Task to complete | Each record below is to be restated word for word.

-=-=-=-=-

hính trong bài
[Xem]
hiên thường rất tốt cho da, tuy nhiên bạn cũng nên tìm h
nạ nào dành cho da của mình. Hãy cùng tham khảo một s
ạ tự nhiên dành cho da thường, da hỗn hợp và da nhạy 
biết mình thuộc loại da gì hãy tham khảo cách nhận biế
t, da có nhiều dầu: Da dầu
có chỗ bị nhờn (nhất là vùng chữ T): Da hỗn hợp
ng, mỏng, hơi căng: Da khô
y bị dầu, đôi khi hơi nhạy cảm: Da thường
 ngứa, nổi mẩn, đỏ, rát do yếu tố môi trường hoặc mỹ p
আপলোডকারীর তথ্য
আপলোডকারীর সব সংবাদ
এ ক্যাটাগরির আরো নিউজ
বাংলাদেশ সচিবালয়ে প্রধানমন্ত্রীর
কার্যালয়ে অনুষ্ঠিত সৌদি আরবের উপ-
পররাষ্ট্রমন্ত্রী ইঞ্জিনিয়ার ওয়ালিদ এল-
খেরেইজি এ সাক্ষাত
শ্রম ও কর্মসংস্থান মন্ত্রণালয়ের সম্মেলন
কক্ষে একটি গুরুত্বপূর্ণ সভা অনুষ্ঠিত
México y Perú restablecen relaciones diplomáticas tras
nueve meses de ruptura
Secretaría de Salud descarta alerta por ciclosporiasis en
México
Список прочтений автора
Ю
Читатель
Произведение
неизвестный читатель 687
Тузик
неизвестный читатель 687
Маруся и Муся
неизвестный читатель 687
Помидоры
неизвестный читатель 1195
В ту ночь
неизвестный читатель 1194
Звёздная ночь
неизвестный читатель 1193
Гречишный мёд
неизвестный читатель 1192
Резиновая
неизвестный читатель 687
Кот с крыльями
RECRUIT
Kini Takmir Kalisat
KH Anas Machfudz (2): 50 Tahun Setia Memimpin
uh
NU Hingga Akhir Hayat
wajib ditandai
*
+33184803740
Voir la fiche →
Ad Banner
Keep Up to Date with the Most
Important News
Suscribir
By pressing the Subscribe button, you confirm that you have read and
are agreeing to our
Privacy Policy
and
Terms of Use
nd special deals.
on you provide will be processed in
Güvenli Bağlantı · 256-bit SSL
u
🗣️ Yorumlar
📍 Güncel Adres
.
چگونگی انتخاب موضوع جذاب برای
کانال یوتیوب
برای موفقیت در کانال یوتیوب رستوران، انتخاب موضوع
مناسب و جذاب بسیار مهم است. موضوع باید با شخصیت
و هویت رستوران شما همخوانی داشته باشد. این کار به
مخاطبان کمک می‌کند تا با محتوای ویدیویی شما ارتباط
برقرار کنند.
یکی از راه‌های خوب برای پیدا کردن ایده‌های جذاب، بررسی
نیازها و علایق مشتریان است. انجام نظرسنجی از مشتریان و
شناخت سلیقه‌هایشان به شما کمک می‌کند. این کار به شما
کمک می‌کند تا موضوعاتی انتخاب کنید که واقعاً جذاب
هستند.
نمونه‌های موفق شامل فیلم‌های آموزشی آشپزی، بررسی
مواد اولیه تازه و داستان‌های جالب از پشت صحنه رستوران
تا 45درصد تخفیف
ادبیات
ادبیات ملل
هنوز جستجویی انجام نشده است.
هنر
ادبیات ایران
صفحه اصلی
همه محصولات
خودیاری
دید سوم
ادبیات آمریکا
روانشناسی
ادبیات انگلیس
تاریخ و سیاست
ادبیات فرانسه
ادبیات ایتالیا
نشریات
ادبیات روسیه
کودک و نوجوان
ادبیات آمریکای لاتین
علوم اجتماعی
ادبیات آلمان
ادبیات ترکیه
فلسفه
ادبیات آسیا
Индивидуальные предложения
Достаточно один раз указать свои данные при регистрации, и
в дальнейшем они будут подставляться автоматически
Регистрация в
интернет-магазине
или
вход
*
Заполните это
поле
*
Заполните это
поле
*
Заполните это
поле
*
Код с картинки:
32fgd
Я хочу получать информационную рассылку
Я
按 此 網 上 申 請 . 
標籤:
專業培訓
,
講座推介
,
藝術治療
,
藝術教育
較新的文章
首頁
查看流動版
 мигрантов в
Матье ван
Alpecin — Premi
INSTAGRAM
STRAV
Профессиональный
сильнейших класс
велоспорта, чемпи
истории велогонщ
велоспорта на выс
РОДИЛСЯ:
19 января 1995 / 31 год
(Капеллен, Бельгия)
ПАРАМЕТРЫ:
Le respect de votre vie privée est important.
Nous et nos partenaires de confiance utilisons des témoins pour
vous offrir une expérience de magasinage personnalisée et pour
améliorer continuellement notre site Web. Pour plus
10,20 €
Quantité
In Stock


-=-=-=-=-

Reply |
hính trong bài
[Xem]
hiên thường rất tốt cho da, tuy nhiên bạn cũng nên tìm h
nạ nào dành cho da của mình. Hãy cùng tham khảo một s
ạ tự nhiên dành cho da thường, da hỗn hợp và da nhạy 
biết mình thuộc loại da gì hãy tham khảo cách nhận biế
t, da có nhiều dầu: Da dầu
có chỗ bị nhờn (nhất là vùng chữ T): Da hỗn hợp
ng, mỏng, hơi căng: Da khô
y bị dầu, đôi khi hơi nhạy cảm: Da thường
 ngứa, nổi mẩn, đỏ, rát do yếu tố môi trường hoặc mỹ p
আপলোডকারীর তথ্য
আপলোডকারীর সব সংবাদ
এ ক্যাটাগরির আরো নিউজ
বাংলাদেশ সচিবালয়ে প্রধানমন্ত্রীর
কার্যালয়ে অনুষ্ঠিত সৌদি আরবের উপ-
পররাষ্ট্রমন্ত্রী ইঞ্জিনিয়ার ওয়ালিদ এল-
খেরেইজি এ সাক্ষাত
শ্রম ও কর্মসংস্থান মন্ত্রণালয়ের সম্মেলন
কক্ষে একটি গুরুত্বপূর্ণ সভা অনুষ্ঠিত
México y Perú restablecen relaciones diplomáticas tras
nueve meses de ruptura
Secretaría de Salud descarta alerta por ciclosporiasis en
México
Список прочтений автора
Ю
Читатель
Произведение
неизвестный читатель 687
Тузик
неизвестный читатель 687
Маруся и Муся
неизвестный читатель 687
Помидоры
неизвестный читатель 1195
В ту ночь
неизвестный читатель 1194
Звёздная ночь
неизвестный читатель 1193
Гречишный мёд
неизвестный читатель 1192
Резиновая
неизвестный читатель 687
Кот с крыльями
RECRUIT
Kini Takmir Kalisat
KH Anas Machfudz (2): 50 Tahun Setia Memimpin
uh
NU Hingga Akhir Hayat
wajib ditandai
*
+33184803740
Voir la fiche →
Ad Banner
Keep Up to Date with the Most
Important News
Suscribir
By pressing the Subscribe button, you confirm that you have read and
are agreeing to our
Privacy Policy
and
Terms of Use
nd special deals.
on you provide will be processed in
Güvenli Bağlantı · 256-bit SSL
u
🗣️ Yorumlar
📍 Güncel Adres
.
چگونگی انتخاب موضوع جذاب برای
کانال یوتیوب
برای موفقیت در کانال یوتیوب رستوران، انتخاب موضوع
مناسب و جذاب بسیار مهم است. موضوع باید با شخصیت
و هویت رستوران شما همخوانی داشته باشد. این کار به
مخاطبان کمک می‌کند تا با محتوای ویدیویی شما ارتباط
برقرار کنند.
یکی از راه‌های خوب برای پیدا کردن ایده‌های جذاب، بررسی
نیازها و علایق مشتریان است. انجام نظرسنجی از مشتریان و
شناخت سلیقه‌هایشان به شما کمک می‌کند. این کار به شما
کمک می‌کند تا موضوعاتی انتخاب کنید که واقعاً جذاب
هستند.
نمونه‌های موفق شامل فیلم‌های آموزشی آشپزی، بررسی
مواد اولیه تازه و داستان‌های جالب از پشت صحنه رستوران
تا 45درصد تخفیف
ادبیات
ادبیات ملل
هنوز جستجویی انجام نشده است.
هنر
ادبیات ایران
صفحه اصلی
همه محصولات
خودیاری
دید سوم
ادبیات آمریکا
روانشناسی
ادبیات انگلیس
تاریخ و سیاست
ادبیات فرانسه
ادبیات ایتالیا
نشریات
ادبیات روسیه
کودک و نوجوان
ادبیات آمریکای لاتین
علوم اجتماعی
ادبیات آلمان
ادبیات ترکیه
فلسفه
ادبیات آسیا
Индивидуальные предложения
Достаточно один раз указать свои данные при регистрации, и
в дальнейшем они будут подставляться автоматически
Регистрация в
интернет-магазине
или
вход
*
Заполните это
поле
*
Заполните это
поле
*
Заполните это
поле
*
Код с картинки:
32fgd
Я хочу получать информационную рассылку
Я
按 此 網 上 申 請 . 
標籤:
專業培訓
,
講座推介
,
藝術治療
,
藝術教育
較新的文章
首頁
查看流動版
 мигрантов в
Матье ван
Alpecin — Premi
INSTAGRAM
STRAV
Профессиональный
сильнейших класс
велоспорта, чемпи
истории велогонщ
велоспорта на выс
РОДИЛСЯ:
19 января 1995 / 31 год
(Капеллен, Бельгия)
ПАРАМЕТРЫ:
Le respect de votre vie privée est important.
Nous et nos partenaires de confiance utilisons des témoins pour
vous offrir une expérience de magasinage personnalisée et pour
améliorer continuellement notre site Web. Pour plus
10,20 €
Quantité
In Stock


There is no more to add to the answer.